Marshall makes a sound in his throat. “Yeah, because having a hole in my heart has been a real breeze.”

“I didn’t mean it that way,” I say immediately, feeling like a jerk. “I know it’s been awful for you. It’s just…I dunno. In some ways a heart defect seems less complicated. Because, yeah, it’s this one part of you that’s damaged, but it’s not you that’s damaged.”

“But it is,” Marshall says. “Don’t you get that? Regardless of whether the muscle in my chest has a hole in it or not, my heart is defective, will always be defective, just like everyone else’s. We’re people, we’re flawed. There’s no fancy procedure for that.”

I’m quiet for a moment, thinking about my own defective heart, the one that’s so afraid of getting hurt that it builds walls around itself to keep people out.

“So why doesn’t it apply to her?” I ask eventually. “If everyone is damaged, why can’t you accept that Hannah is, too?”

“I do accept that,” Marshall says. “My sister has her issues like everyone else. It’s not like her stress level is a particularly healthy. All I was saying before is that I don’t think she has some deep sadness she’s hiding.”

“Maybe you’re right,” I say carefully. “You know your sister better than I do. But I know what it’s like to pretend, to do everything you can to convince people that you’re okay. And the longer you do it, the better you get at it, until the act is all you are.”

“It’s not all you are,” Marshall says firmly.

“But it was,” I say. “Really, it was. And I’m not saying that Hannah is the same as me. But of course there’s more going on with her than you can see on the surface. There always is, with everyone.”

“She puts a lot of pressure on herself,” Marshall says finally. “She always has.
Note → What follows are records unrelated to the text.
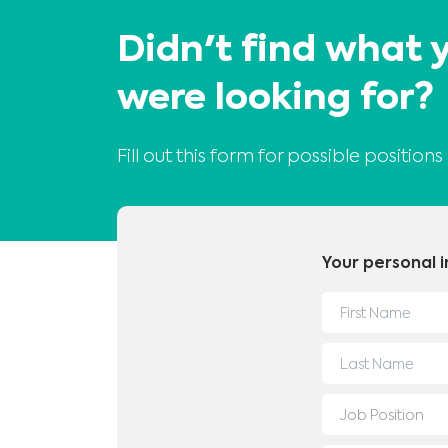
Didn't find what 
were looking for?
Fill out this form for possible positions 
Your personal 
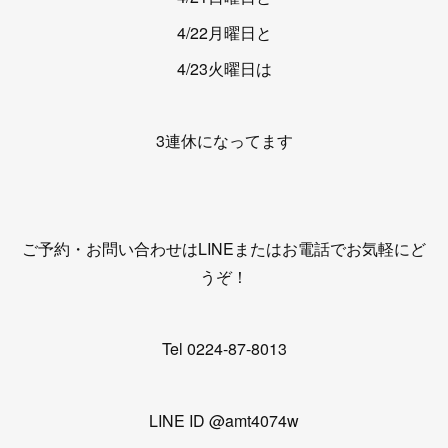
4/22月曜日と
4/23火曜日は
3連休になってます
ご予約・お問い合わせはLINEまたはお電話でお気軽にど
うぞ！
Tel 0224-87-8013
LINE ID @amt4074w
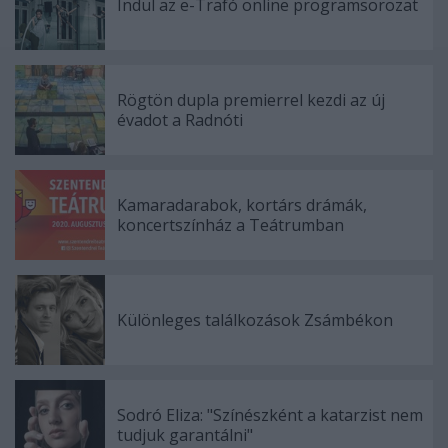
Indul az e-Trafó online programsorozat
Rögtön dupla premierrel kezdi az új
évadot a Radnóti
Kamaradarabok, kortárs drámák,
koncertszínház a Teátrumban
Különleges találkozások Zsámbékon
Sodró Eliza: "Színészként a katarzist nem
tudjuk garantálni"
I guess I thought that getting into Interlochen would change that. Take some of that pressure off.”

“And when she gets there? Seems like a place like that would only make it worse.”

“But it’s what she’s always wanted,” Marshall says. “The one thing. What am I supposed to say, ‘Hannah I know you’ve worked years for this, but I don’t think you should go’?”

“Do you really feel that way? That she shouldn’t go?”

“No. I don’t know. Even if I did. I wouldn’t want to stand in her way, or make her second guess it.”

“You’re a good brother, you know that?”

“Homework!” I hear Dad call from the living room. It’s such a dad move, Dad being a dad finally, my dad, and maybe someday it’ll be annoying, but not yet.

“I gotta go,” I tell Marshall. “My dad’s calling me.” And despite the fact that I have mountains of homework waiting, I’m smiling as I hang up.